> **Records supplied**:
>>

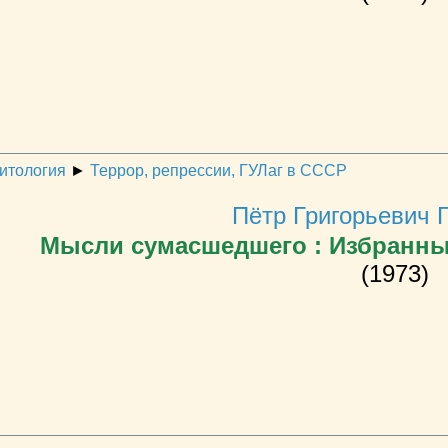
литология
►
Террор, репрессии, ГУЛаг в СССР
Пётр Григорьевич 
Мысли сумасшедшего : Избранны
(1973)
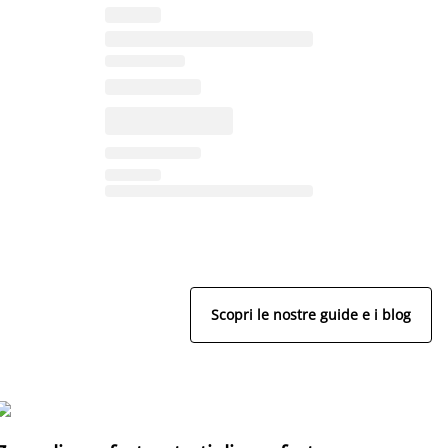
Scopri le nostre guide e i blog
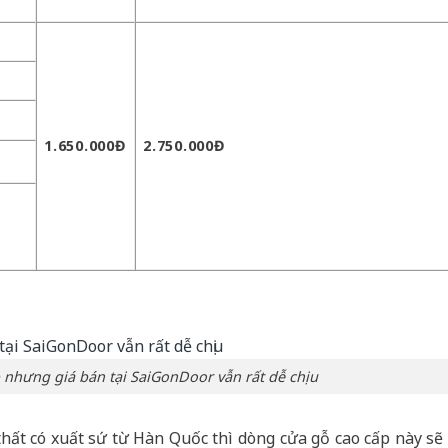
1.650.000Đ
2.750.000Đ
 nhưng giá bán tại SaiGonDoor vẫn rất dễ chịu
ất có xuất sứ từ Hàn Quốc thì dòng cửa gỗ cao cấp này sẽ 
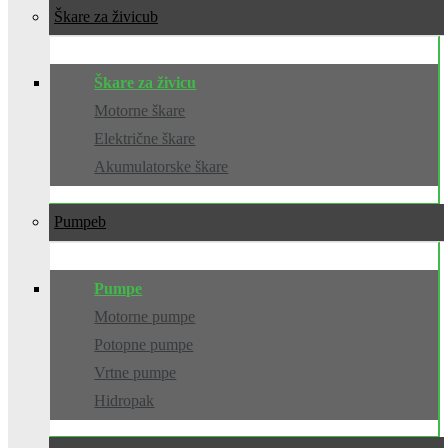
Škare za živicu
Škare za živicu
Motorne škare
Električne škare
Akumulatorske škare
Pumpe
Pumpe
Motorne pumpe
Potopne pumpe
Vrtne pumpe
Hidropak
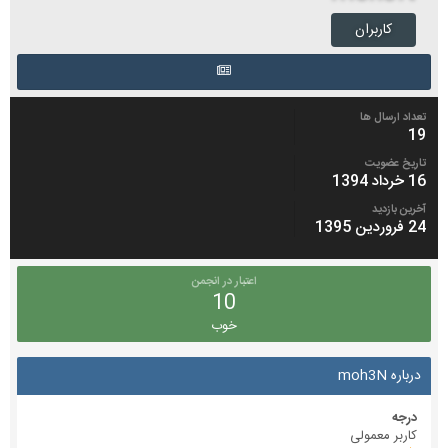
کاربران
تعداد ارسال ها
19
تاریخ عضویت
16 خرداد 1394
آخرین بازدید
24 فروردین 1395
اعتبار در انجمن
10
خوب
درباره moh3N
درجه
کاربر معمولی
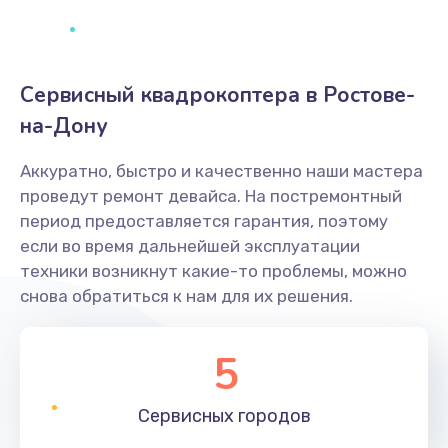
Сервисный квадрокоптера в Ростове-
на-Дону
Аккуратно, быстро и качественно наши мастера
проведут ремонт девайса. На постремонтный
период предоставляется гарантия, поэтому
если во время дальнейшей эксплуатации
техники возникнут какие-то проблемы, можно
снова обратиться к нам для их решения.
5
Сервисных
городов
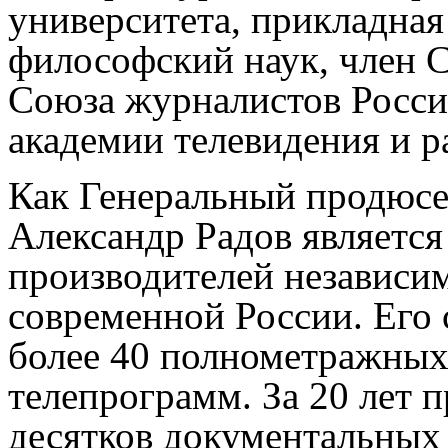
университета, прикладная
философский наук, член С
Союза журналистов Росс
академии телевидения и 
Как Генеральный продюс
Александр Радов являетс
производителей независи
современной России. Его 
более 40 полнометражных
телепрограмм. За 20 лет 
десятков документальных 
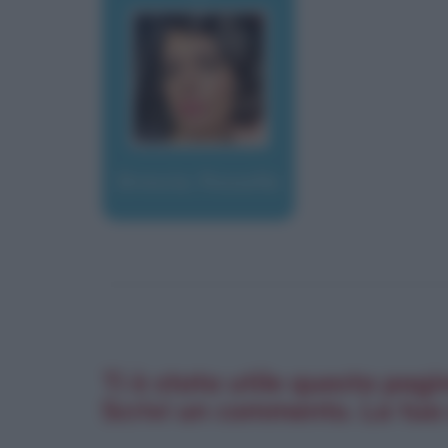
Brescia, Rossella
Ti è stata utile questa pagi
Scrivi un commento. La tua 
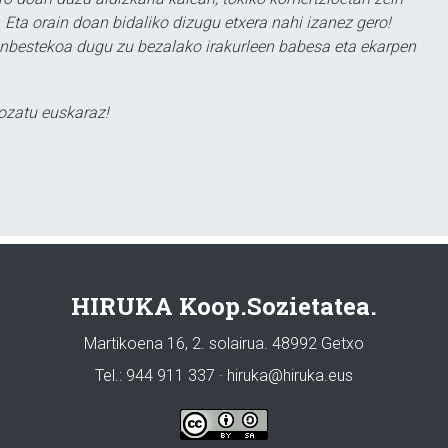
 Eta orain doan bidaliko dizugu etxera nahi izanez gero!
ezinbestekoa dugu zu bezalako irakurleen babesa eta ekarpen
ozatu euskaraz!
HIRUKA Koop.Sozietatea.
Martikoena 16, 2. solairua. 48992 Getxo
Tel.: 944 911 337 · hiruka@hiruka.eus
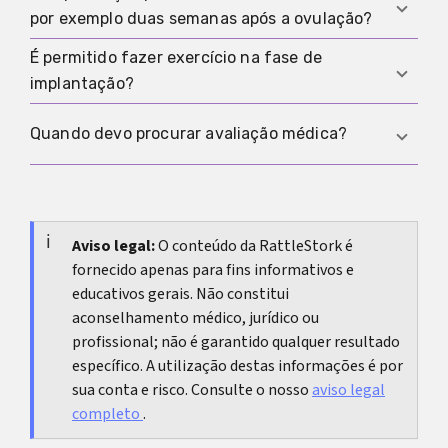
O decisivo não é o dia do ciclo, mas sim a
testes cada vez mais fiáveis.
por exemplo duas semanas após a ovulação?
ovulação, porque a implantação se orienta pela
ovulação e desloca-se para a frente ou para trás
É permitido fazer exercício na fase de
Por vezes suspeita-se de uma implantação muito
conforme o caso.
implantação?
tardia, mas mais frequentemente isso explica-se
por ovulação tardia, acompanhamento impreciso
Movimento moderado costuma ser seguro; treino
Quando devo procurar avaliação médica?
ou diferenças na sensibilidade dos testes.
extremo é menos recomendável por stress e
cansaço; após FIV aplicam-se as recomendações
Em Portugal, faz sentido procurar avaliação
da clínica que te acompanha.
médica se houver hemorragia forte ou crescente,
dor intensa ou de um lado só, tonturas, desmaio,
Aviso legal:
O conteúdo da RattleStork é
fornecido apenas para fins informativos e
febre, ou se surgirem perdas de sangue com um
educativos gerais. Não constitui
teste positivo.
aconselhamento médico, jurídico ou
profissional; não é garantido qualquer resultado
específico. A utilização destas informações é por
sua conta e risco. Consulte o nosso
aviso legal
completo
.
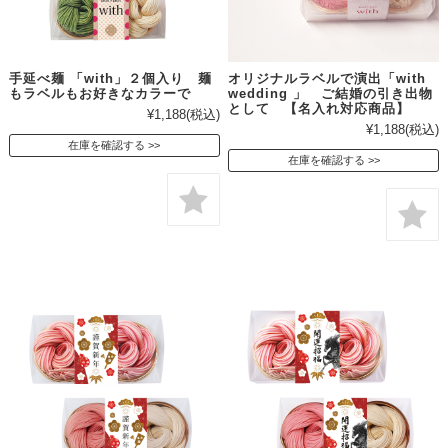
手延べ麺 「with」２個入り 麺
オリジナルラベルで演出「with
もラベルもお好きなカラーで
wedding 」 ご結婚の引き出物
として 【名入れ対応商品】
¥1,188
(税込)
¥1,188
(税込)
在庫を確認する
在庫を確認する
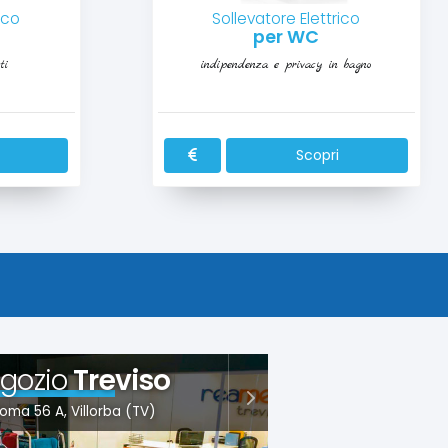
ico
Sollevatore Elettrico
per WC
ti
indipendenza e privacy in bagno
Scopri
gozio
Treviso
oma 56 A, Villorba (TV)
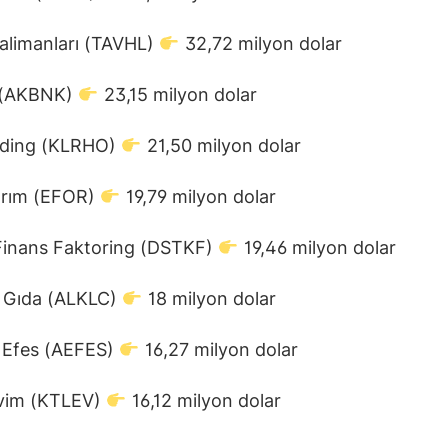
alimanları (TAVHL)
32,72 milyon dolar
 (AKBNK)
23,15 milyon dolar
olding (KLRHO)
21,50 milyon dolar
tırım (EFOR)
19,79 milyon dolar
Finans Faktoring (DSTKF)
19,46 milyon dolar
ıç Gıda (ALKLC)
18 milyon dolar
 Efes (AEFES)
16,27 milyon dolar
evim (KTLEV)
16,12 milyon dolar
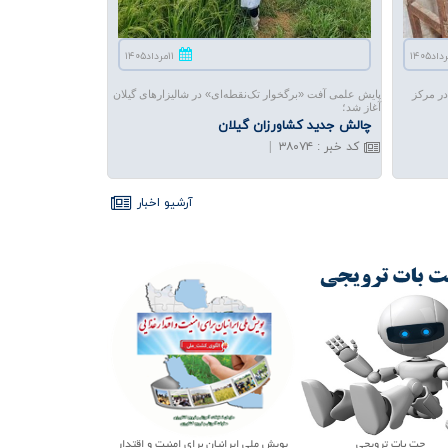
۱۱مرداد۱۴۰۵
ر مرکز
پایش علمی آفت «برگخوار تک‌نقطه‌ای» در شالیزارهای گیلان
آغاز شد؛
چالش جدید كشاورزان گیلان
کد خبر
:
۳۸۰۷۴
|
آرشيو اخبار
ی ایرانیان برای امنیت و اقتدار
شبکه اجتماعی کشاورزی ایران
فهرست مجلات تروی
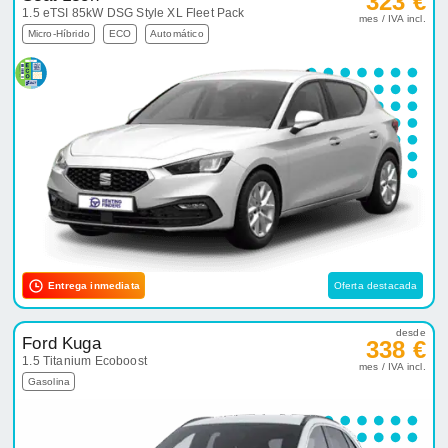
323 €
1.5 eTSI 85kW DSG Style XL Fleet Pack
mes / IVA incl.
Micro-Híbrido
ECO
Automático
Entrega inmediata
Oferta destacada
desde
Ford Kuga
338 €
1.5 Titanium Ecoboost
mes / IVA incl.
Gasolina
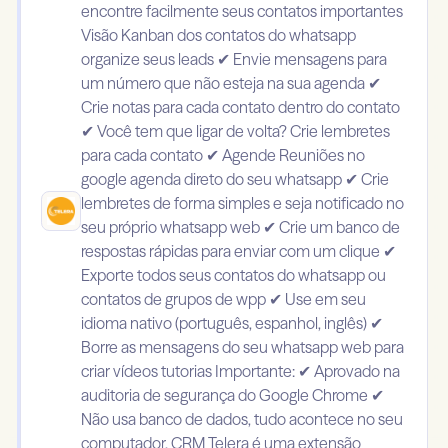
encontre facilmente seus contatos importantes
Visão Kanban dos contatos do whatsapp
organize seus leads ✔ Envie mensagens para
um número que não esteja na sua agenda ✔
Crie notas para cada contato dentro do contato
✔ Você tem que ligar de volta? Crie lembretes
para cada contato ✔ Agende Reuniões no
google agenda direto do seu whatsapp ✔ Crie
lembretes de forma simples e seja notificado no
seu próprio whatsapp web ✔ Crie um banco de
respostas rápidas para enviar com um clique ✔
Exporte todos seus contatos do whatsapp ou
contatos de grupos de wpp ✔ Use em seu
idioma nativo (português, espanhol, inglês) ✔
Borre as mensagens do seu whatsapp web para
criar vídeos tutorias Importante: ✔ Aprovado na
auditoria de segurança do Google Chrome ✔
Não usa banco de dados, tudo acontece no seu
computador. CRM Telera é uma extensão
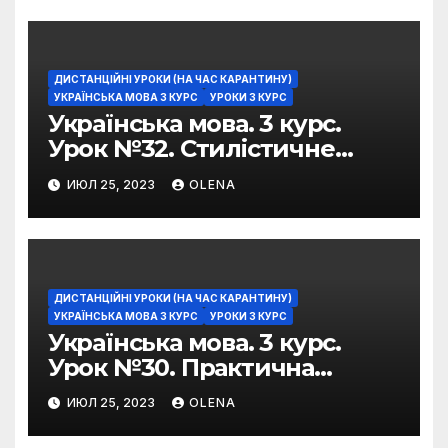
ДИСТАНЦІЙНІ УРОКИ (НА ЧАС КАРАНТИНУ)
УКРАЇНСЬКА МОВА 3 КУРС
УРОКИ 3 КУРС
Українська мова. 3 курс.
Урок №32. Стилістичне
забарвлення
ИЮЛ 25, 2023
OLENA
фразеологізмів
ДИСТАНЦІЙНІ УРОКИ (НА ЧАС КАРАНТИНУ)
УКРАЇНСЬКА МОВА 3 КУРС
УРОКИ 3 КУРС
Українська мова. 3 курс.
Урок №30. Практична
риторика. Оцінювальні
ИЮЛ 25, 2023
OLENA
жанри. Характеристика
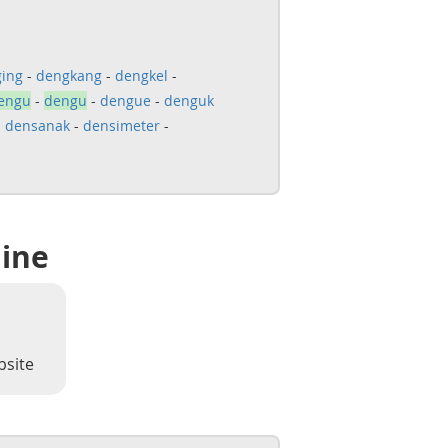
ing
-
dengkang
-
dengkel
-
engu
-
dengu
-
dengue
-
denguk
-
densanak
-
densimeter
-
line
bsite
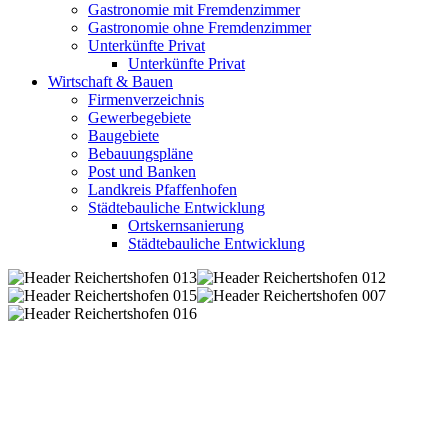
Gastronomie mit Fremdenzimmer
Gastronomie ohne Fremdenzimmer
Unterkünfte Privat
Unterkünfte Privat
Wirtschaft & Bauen
Firmenverzeichnis
Gewerbegebiete
Baugebiete
Bebauungspläne
Post und Banken
Landkreis Pfaffenhofen
Städtebauliche Entwicklung
Ortskernsanierung
Städtebauliche Entwicklung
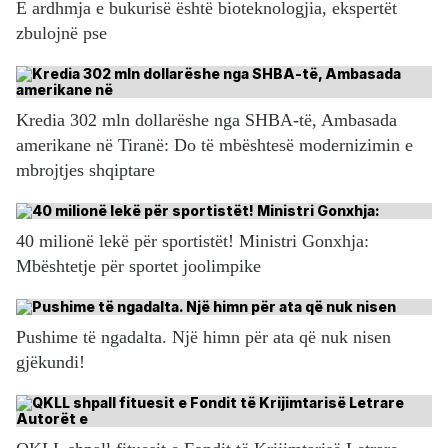
E ardhmja e bukurisë është bioteknologjia, ekspertët
zbulojnë pse
Kredia 302 mln dollarëshe nga SHBA-të, Ambasada
amerikane në Tiranë: Do të mbështesë modernizimin e
mbrojtjes shqiptare
40 milionë lekë për sportistët! Ministri Gonxhja:
Mbështetje për sportet joolimpike
Pushime të ngadalta. Një himn për ata që nuk nisen
gjëkundi!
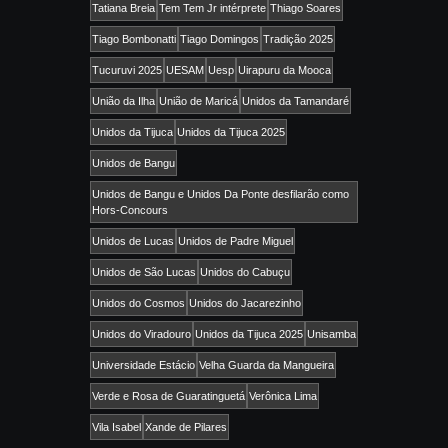
Tatiana Breia
Tem Tem Jr intérprete
Thiago Soares
Tiago Bombonatti
Tiago Domingos
Tradição 2025
Tucuruvi 2025
UESAM
Uesp
Uirapuru da Mooca
União da Ilha
União de Maricá
Unidos da Tamandaré
Unidos da Tijuca
Unidos da Tijuca 2025
Unidos de Bangu
Unidos de Bangu e Unidos Da Ponte desfilarão como
Hors-Concours
Unidos de Lucas
Unidos de Padre Miguel
Unidos de São Lucas
Unidos do Cabuçu
Unidos do Cosmos
Unidos do Jacarezinho
Unidos do Viradouro
Unidos da Tijuca 2025
Unisamba
Universidade Estácio
Velha Guarda da Mangueira
Verde e Rosa de Guaratinguetá
Verônica Lima
Vila Isabel
Xande de Pilares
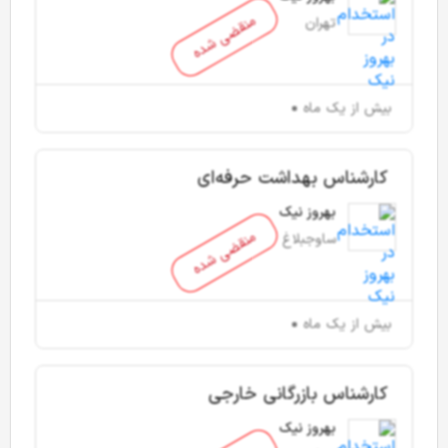
منقضی شده
تهران
بیش از یک ماه
کارشناس بهداشت حرفه‌ای
بهروز نیک
منقضی شده
ساوجبلاغ
بیش از یک ماه
کارشناس بازرگانی خارجی
بهروز نیک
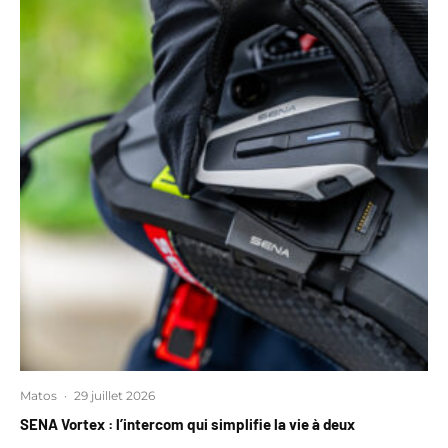
Matos
·
29 juillet 2026
SENA Vortex : l’intercom qui simplifie la vie à deux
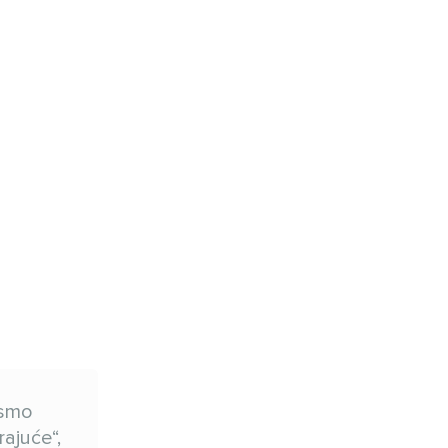
ismo
rajuće“,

<<

Look above for the line with "современной России. Его" and copy exactly from it through the line with "HIRUKA Koop.Sozietatea.", both included. Omit the pictures.

> **Expected answer**:
современной России. Его 
более 40 полнометражных
телепрограмм. За 20 лет 
десятков документальных 
Brescia, Rossella
Ti è stata utile questa pagi
Scrivi un commento. La tua 
 Eta orain doan bidaliko dizugu etxera nahi izanez gero!
ezinbestekoa dugu zu bezalako irakurleen babesa eta ekarpen
ozatu euskaraz!
HIRUKA Koop.Sozietatea.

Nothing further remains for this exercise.